Welcome to parenthood, where you seem to only have time for your little one, barely able to squeeze in a quick shower and a load of laundry in between rushed meals, breastfeeding (or sterilizing bottles), let alone to do your hair or shave your legs. Your partner/husband comes back home from work exhausted, orders pizza while burping the baby so you can take a break. Your baby has now become THE focus of both your attention and sometimes brings the near demise of your spousal relationship.
Having and caring for a newborn is nothing short of challenging for both parents. It seems as though that cute little bundle of joy is slowly but surely wearing you out, and, at times, breaking you apart. But whatever made you think that your baby needed you 100% of the time? Your baby doesn’t have to be fed or changed by you and you only all of the time. Do you think your baby will remember and be traumatized if you take a couple hours for yourself? Nope, it just isn’t the case.

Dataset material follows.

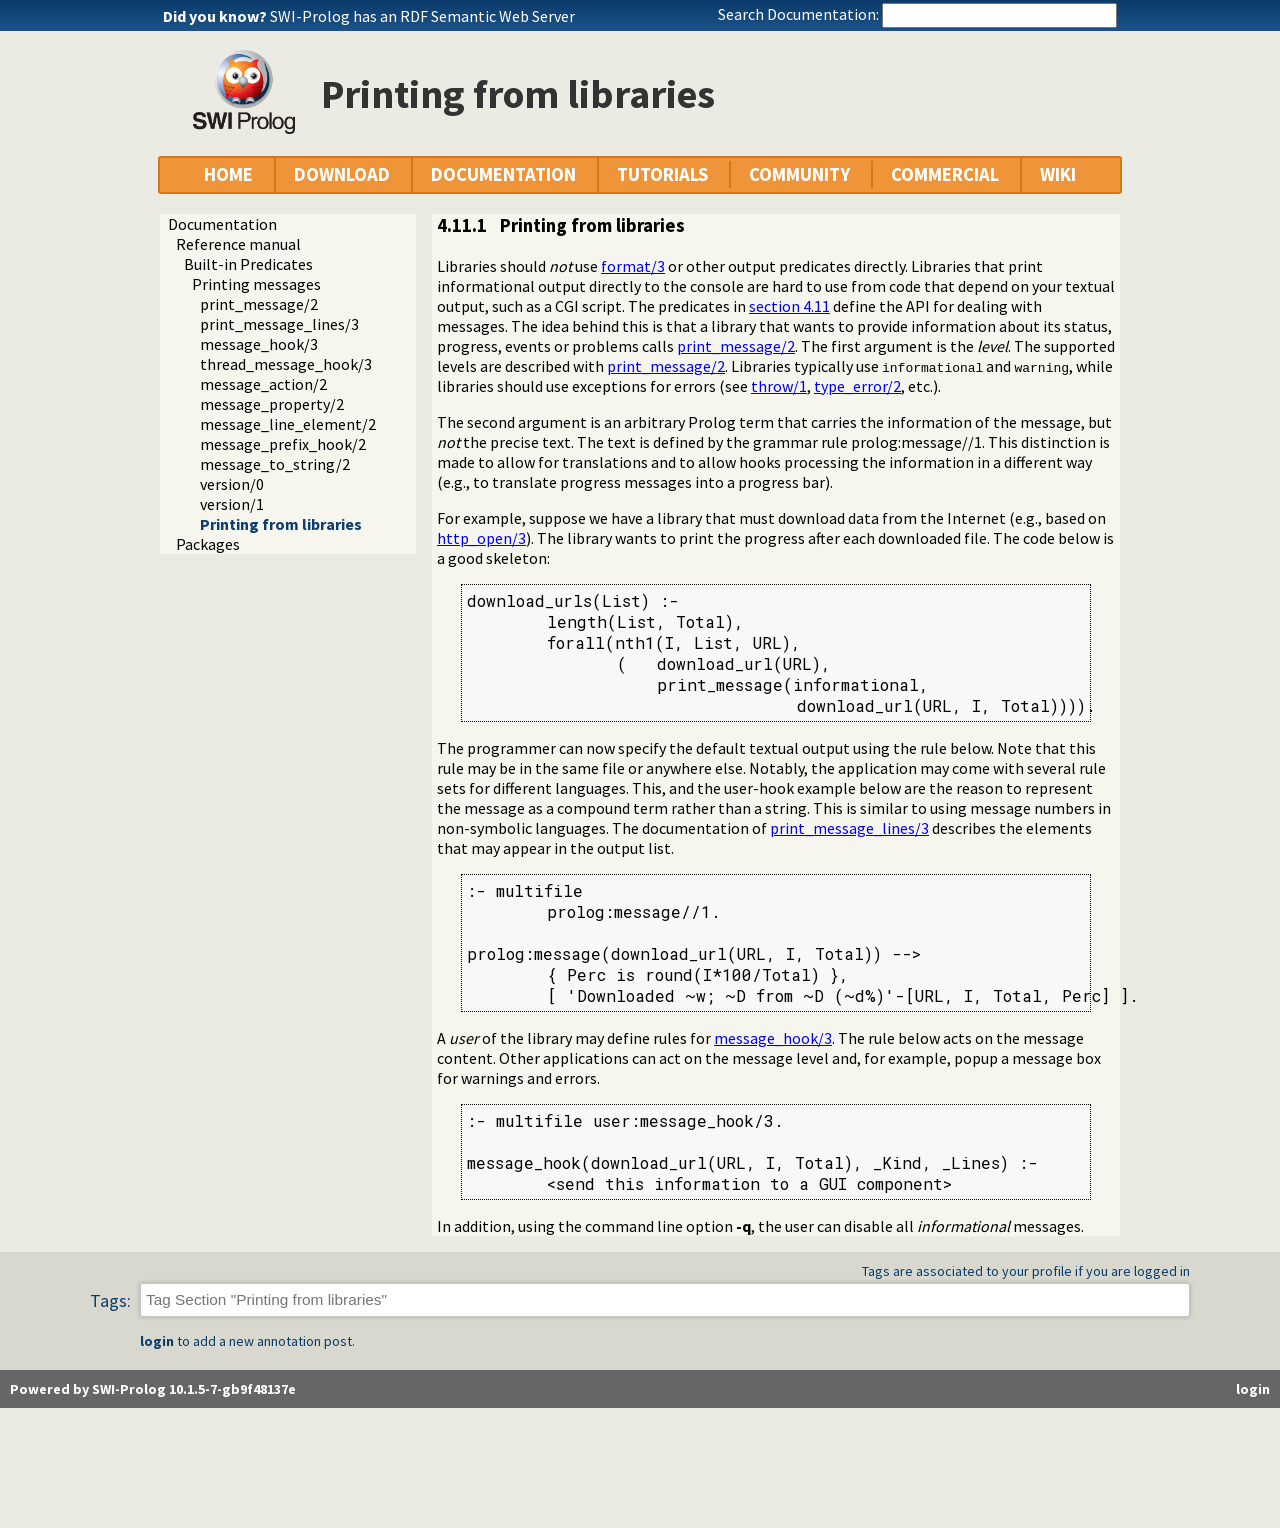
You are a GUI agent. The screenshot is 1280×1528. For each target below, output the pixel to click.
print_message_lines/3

In order for a marriage to survive after a child arrives, it needs to be tended to, like a flower. If you don’t water your flower it will die. A great way to regain control over your life and keep a strong relationship with your spouse is to have a date night. New to date night? Never heard of it? Let me explain how this could save your marriage after having a baby. Date night is not one date night per year. I am talking about once a week. Even if it is one hour, taking a walk or going out for a burger, you owe it to yourself and to your relationship to take a break from parenthood and reconnect as a couple.

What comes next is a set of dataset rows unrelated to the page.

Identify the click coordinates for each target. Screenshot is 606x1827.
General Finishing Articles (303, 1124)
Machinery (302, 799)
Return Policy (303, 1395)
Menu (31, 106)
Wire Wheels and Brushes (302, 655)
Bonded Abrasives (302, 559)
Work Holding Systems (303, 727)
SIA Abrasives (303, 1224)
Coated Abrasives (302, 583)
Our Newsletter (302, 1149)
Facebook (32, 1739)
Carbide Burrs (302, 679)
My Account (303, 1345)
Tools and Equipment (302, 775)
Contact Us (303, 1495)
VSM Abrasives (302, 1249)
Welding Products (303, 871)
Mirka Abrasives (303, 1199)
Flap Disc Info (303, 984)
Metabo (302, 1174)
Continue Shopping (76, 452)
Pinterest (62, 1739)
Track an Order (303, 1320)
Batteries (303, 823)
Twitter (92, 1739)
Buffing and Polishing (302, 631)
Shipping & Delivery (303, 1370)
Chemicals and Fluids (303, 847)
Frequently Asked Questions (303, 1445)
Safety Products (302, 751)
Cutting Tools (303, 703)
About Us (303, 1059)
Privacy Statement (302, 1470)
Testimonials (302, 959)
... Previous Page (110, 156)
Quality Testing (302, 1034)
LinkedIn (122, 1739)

Reconnecting means talking about your dreams and goals for the future while realigning your relationship to your current situation. Reminisce about the past and what you love about each other; share your fears, your joys, your hopes for the future and near future (a.k.a. next week’s date night).
Having a baby transforms your life and it is very easy for your relationship with your spouse/partner to become swallowed by the baby’s needs. Date nights are the perfect way to honor your marriage. Schedule date night every week on the same night and try to keep it set in stone. You’ll be amazed how much more energy you have for the baby and how much stronger your marriage will be as a result!